October 16, 2011

Look forward; don't look back.

It's Sunday, and there's no better day for a stroll to a park or city square. Europeans have a tradition of getting dressed up and walking about their public places. Although it's customary to take a stroll any day in the late afternoon, the ritual really blossoms on Sunday afternoons.

Some call it a promenade. Italians refer to it as a passeggiata. When I lived in Venice in the mid-1980s, my dear landlady and I "put on our Sunday best" and walked the streets of the Lido late every Sunday afternoon. We would end the day with a nice espresso and pastry at a café.
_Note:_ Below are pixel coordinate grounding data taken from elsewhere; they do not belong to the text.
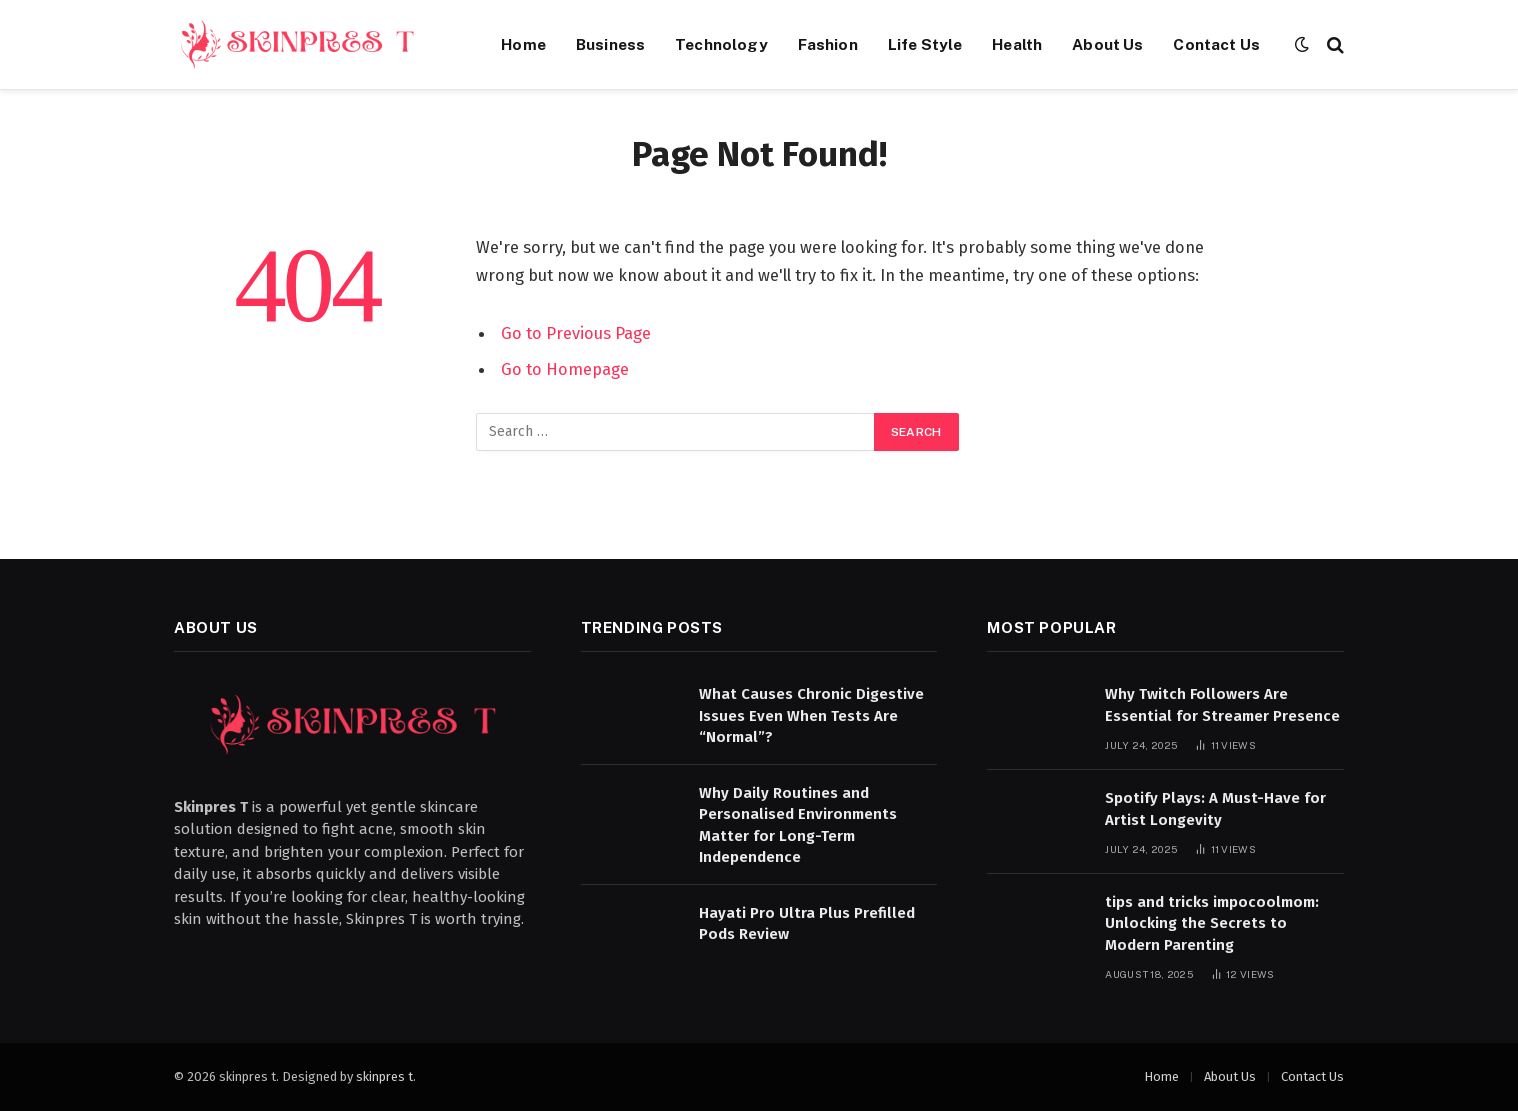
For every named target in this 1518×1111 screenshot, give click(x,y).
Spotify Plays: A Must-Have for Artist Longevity (1215, 808)
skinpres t (384, 1076)
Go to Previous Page (576, 333)
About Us (1107, 44)
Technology (721, 44)
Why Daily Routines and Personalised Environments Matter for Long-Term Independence (798, 825)
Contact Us (1216, 44)
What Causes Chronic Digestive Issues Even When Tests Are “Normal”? (811, 715)
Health (1017, 44)
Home (523, 44)
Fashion (828, 44)
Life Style (925, 44)
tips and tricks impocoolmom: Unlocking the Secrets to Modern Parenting (1212, 923)
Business (610, 44)
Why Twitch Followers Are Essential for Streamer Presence (1222, 704)
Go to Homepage (565, 369)
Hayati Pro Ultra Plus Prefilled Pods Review (807, 923)
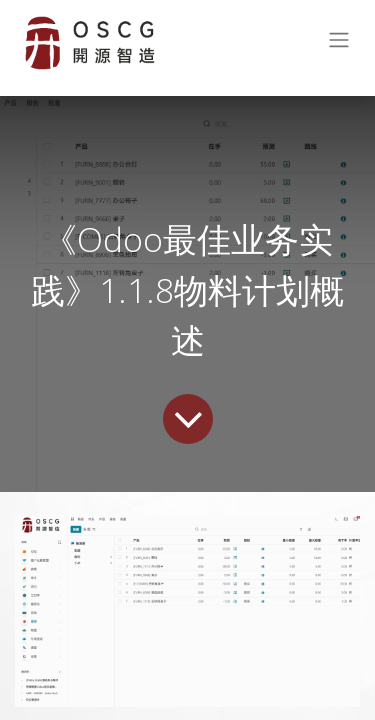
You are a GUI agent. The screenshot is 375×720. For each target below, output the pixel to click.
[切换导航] (339, 43)
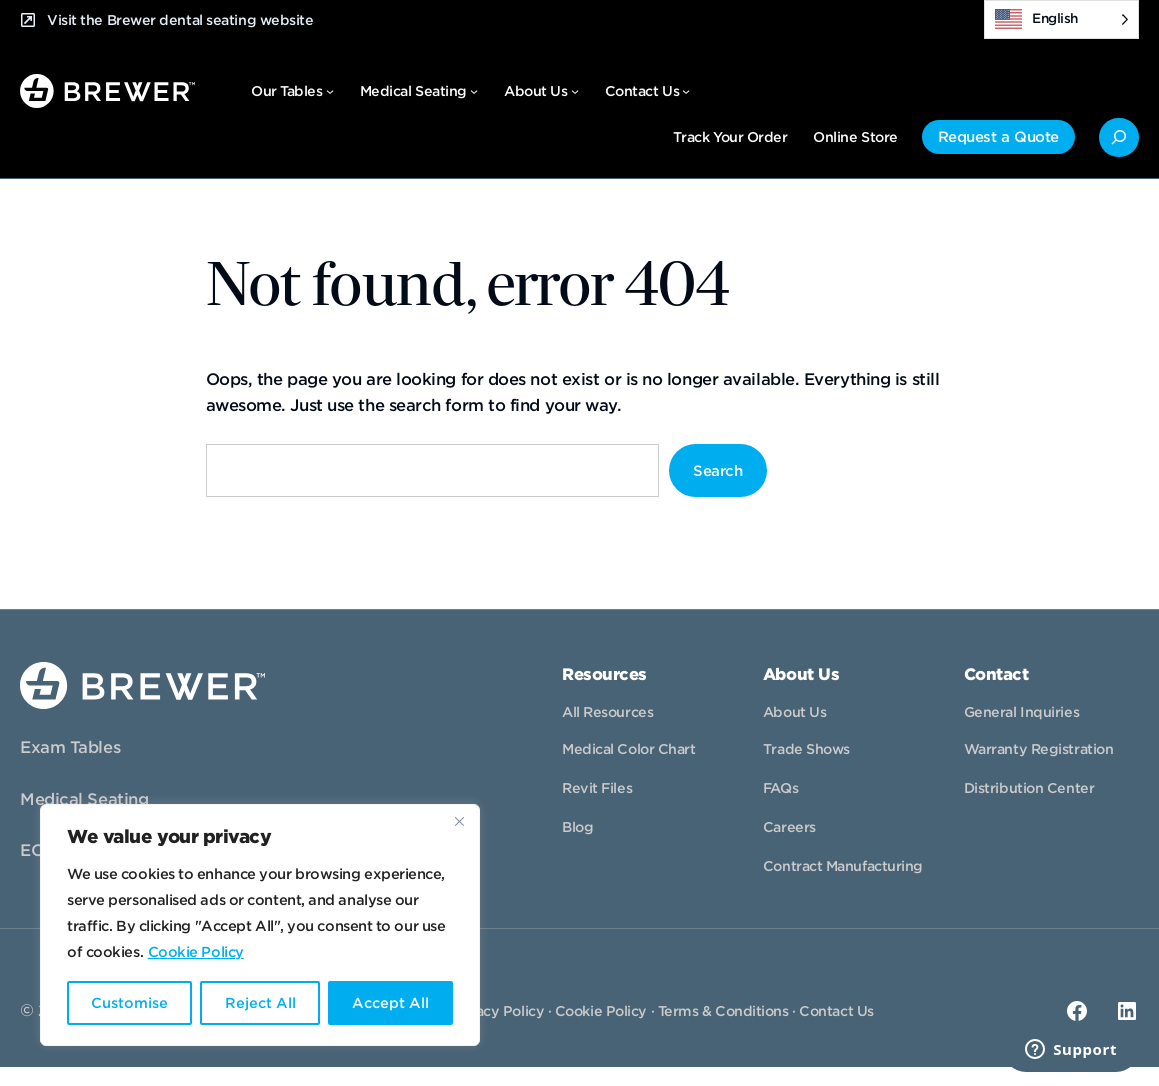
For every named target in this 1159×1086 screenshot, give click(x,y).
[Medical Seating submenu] (474, 91)
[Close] (459, 821)
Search (717, 470)
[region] (260, 925)
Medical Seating (84, 799)
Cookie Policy (196, 952)
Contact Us (836, 1011)
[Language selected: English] (1061, 19)
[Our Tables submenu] (330, 91)
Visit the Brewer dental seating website (180, 20)
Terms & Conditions (723, 1011)
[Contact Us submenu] (686, 91)
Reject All (259, 1003)
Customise (129, 1003)
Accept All (390, 1003)
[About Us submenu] (575, 91)
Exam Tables (70, 747)
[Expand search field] (1119, 137)
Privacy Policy (496, 1011)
Europeans engage in this custom during prosperous times and under under adverse circumstances. Here, for example, my Dad relaxes in a town square with friends and their children. Look at the roof of the building behind them.
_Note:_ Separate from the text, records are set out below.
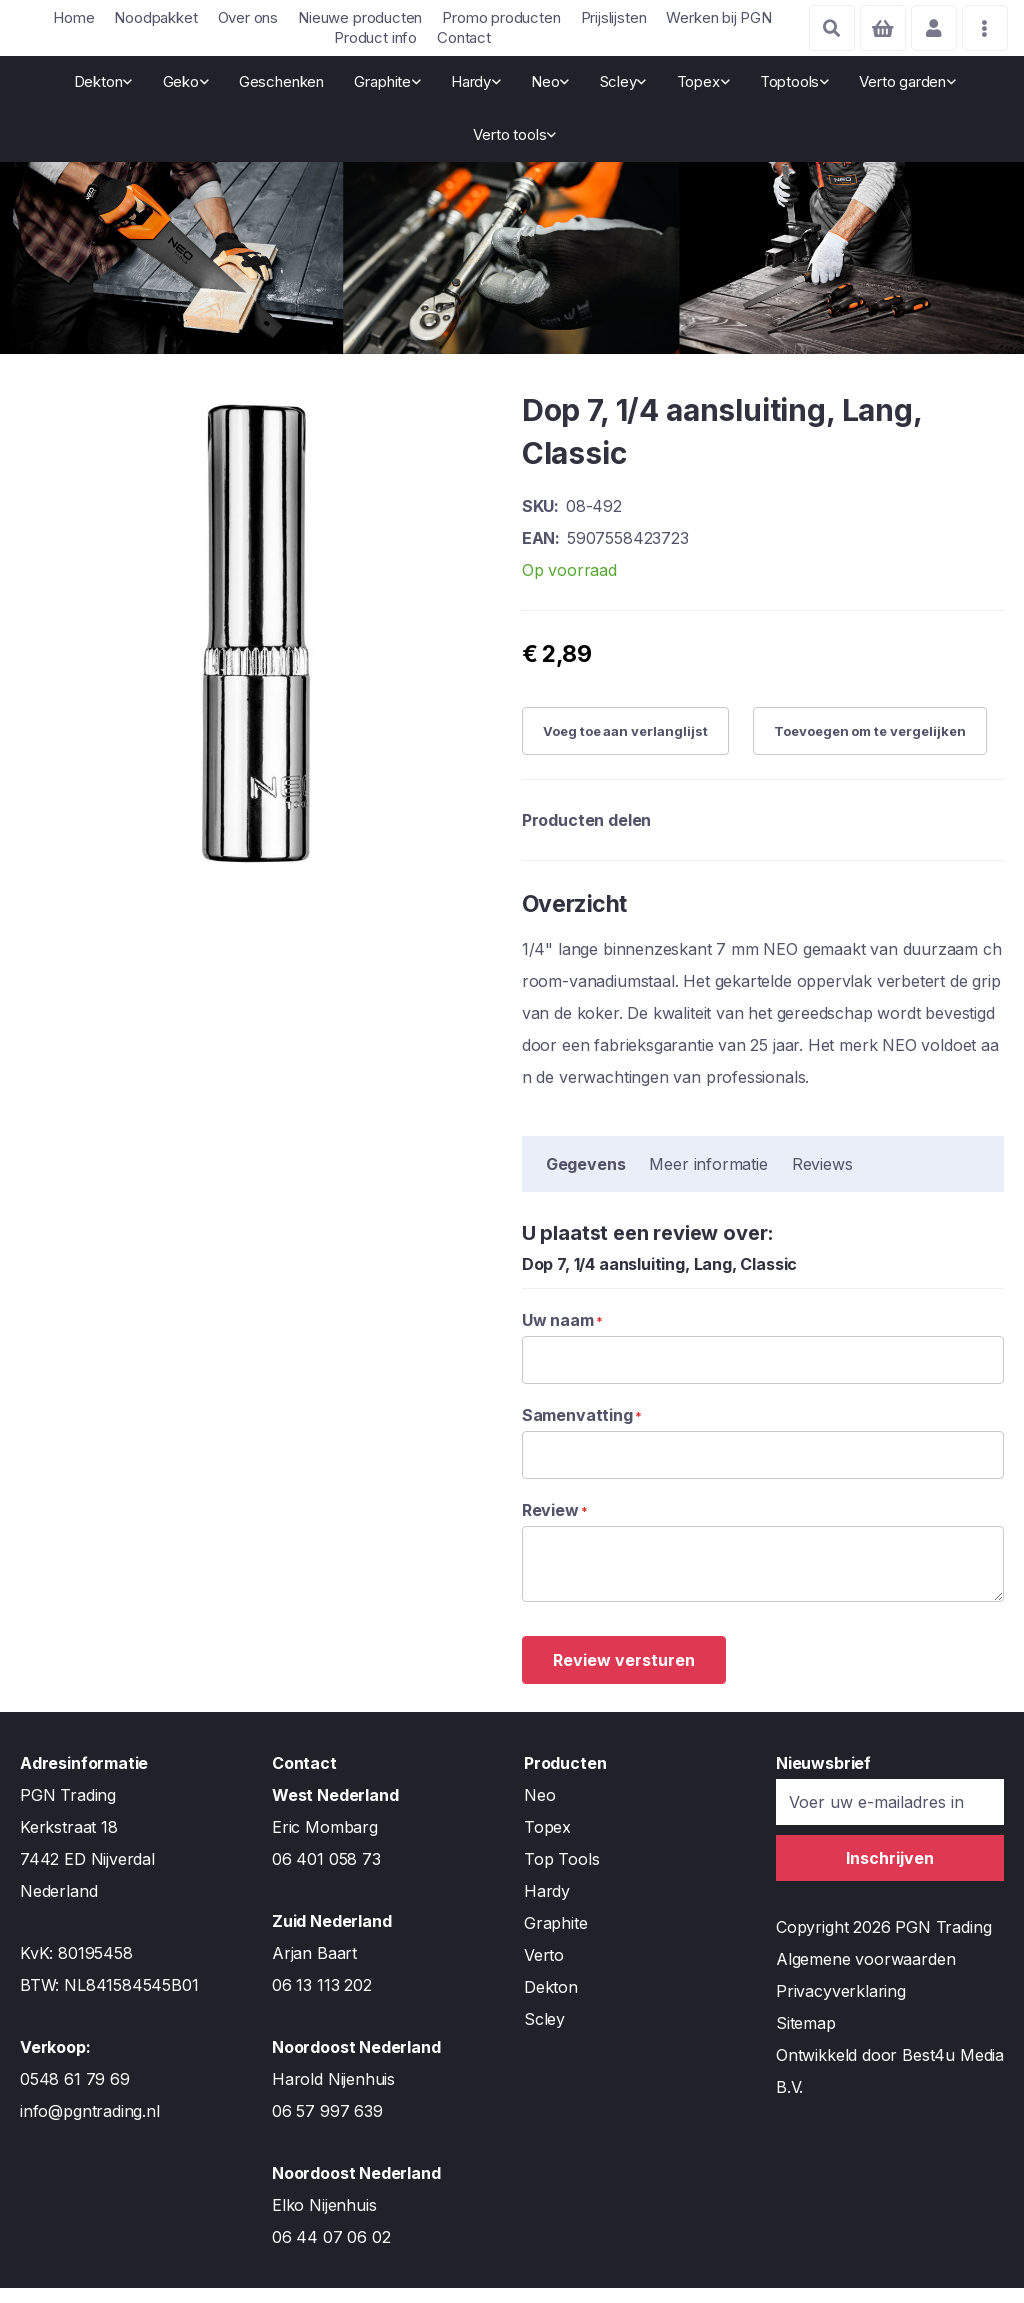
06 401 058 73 (326, 1874)
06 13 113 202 (322, 2000)
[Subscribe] (890, 1873)
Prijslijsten (614, 17)
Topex (547, 1842)
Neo (539, 1810)
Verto (544, 1970)
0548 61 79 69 (75, 2094)
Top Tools (561, 1874)
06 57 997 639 (327, 2126)
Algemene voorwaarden (865, 1974)
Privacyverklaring (841, 2006)
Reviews (822, 1178)
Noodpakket (155, 17)
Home (73, 17)
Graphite (556, 1938)
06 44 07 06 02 (331, 2252)
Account (930, 28)
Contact (464, 37)
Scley (544, 2034)
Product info (375, 37)
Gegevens (586, 1178)
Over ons (248, 17)
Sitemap (806, 2038)
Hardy (547, 1906)
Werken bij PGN (718, 17)
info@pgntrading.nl (90, 2126)
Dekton (551, 2002)
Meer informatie (708, 1178)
Schweinfurt, Germany about 1946. Schweinfurt was one of the big DP camp towns that housed Lithuanian refugees. The camp sat in the American-occupied zone of postwar Germany. My Dad, the second adult from the left, lived in the Schweinfurt camp. The monuments likely identify this area as the entryway to the Lithuanian camp. The little tower is a replica of "Gedimino pilies bokštas," or the tower of the Gediminas Palace in Vilnius. The iconography of three crosses has special meaning in Lithuanian culture.

Schweinfurt, like Würzburg, endured horrific bombing that made the city difficult to identify for many years later. I would not have known which city this was had my Dad not written the location on his negative.